L’instabilité des microsatellites est extrêmement rare dans la PV.

La perte d’allèle sur le chromosome 20q est bien liée à une délétion partielle et non à une recombinaison mitotique ou à une perte de chromosome (conservation de l’hétérozygotie des marqueurs distaux).

2- Épidémiologie de la maladie de Vaquez :

Pour Baruch Modan, l’incidence de la maladie deVaquez se situe entre 0,1 et 1 cas pour 100 000 habitants et par an.

Compte tenu de l’imprécision de cette estimation, une assez bonne concordance existe avec les résultats de l’étude française tirée du registre des hémopathies malignes de la Côte-d’Or, qui retrouve des taux standardisés par rapport à la population mondiale de 0,7 pour 100 000.

Les importantes variations de fréquence observées d’une série à l’autre dans la littérature s’expliquent probablement avant tout par des variations dans les critères diagnostiques retenus et par l’exhaustivité plus ou moins grande du recueil de cas.

Il s’agit bien moins probablement de variations réelles de fréquence liées à des facteurs ethniques ou environnementaux.

Toutefois, l’existence d’une augmentation de fréquence de la maladie de Vaquez dans la population juive d’origine européenne est signalée de façon insistante, d’abord par l’étude princeps de Reznikoff et depuis dans des travaux épidémiologiques conduits aux États-Unis et en Israël.

À l’inverse, la maladie serait observée avec une moindre fréquence dans la population noire, au moins aux États-Unis.

Très peu de faits sont démontrés concernant des facteurs environnementaux susceptibles de favoriser la survenue de la maladie.

Le rôle possible du benzène et des radiations ionisantes a cependant été plusieurs fois évoqué.

La coexistence d’une polyglobulie avec une prolifération lymphoïde clonale : leucémie lymphoïde chronique ou myélome, a été fréquemment rapportée.

On peut s’interroger à ce propos sur la réalité d’une relation causale entre les deux types d’affections, ou au contraire sur la plus forte probabilité, chez ces patients faisant l’objet d’une surveillance hématologique régulière, de découvrir une seconde hémopathie de fréquence élevée à cet âge.

Le point épidémiologique le plus intéressant concerne la fréquence des formes familiales de la maladie de Vaquez.

Signalées dès 1907-1908 par Nichamm à une époque où les causes familiales de polyglobulies secondaires étaient non ou mal connues, l’existence de formes familiales de syndromes myéloprolifératifs répondant aux critères les plus exigeants de maladie de Vaquez a été de multiples fois signalée depuis.

Les cas publiés sont de l’ordre d’une trentaine et une étude prospective se propose sur le territoire français d’en recueillir une centaine.

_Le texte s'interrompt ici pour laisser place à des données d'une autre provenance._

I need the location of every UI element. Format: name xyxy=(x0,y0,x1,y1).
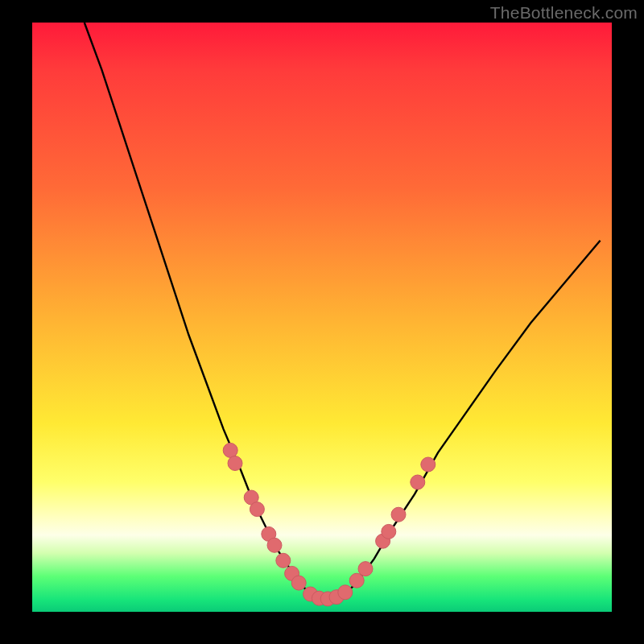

Une analyse rapide de ces cas ne montre aucune particularité évidente concernant leur âge, leur mode de présentation et leur évolution.

Il est trop tôt pour se prononcer sur l’existence de gènes de susceptibilité, sur leur mode de transmission et plus encore sur les modalités d’action de ce possible facteur étiologique.

On rappellera que la recherche des mutations du récepteur de l’Epo responsables d’érythrocytose familiale dominante s’est révélée infructueuse dans un nombre limité de ces formes familiales de maladie de Vaquez.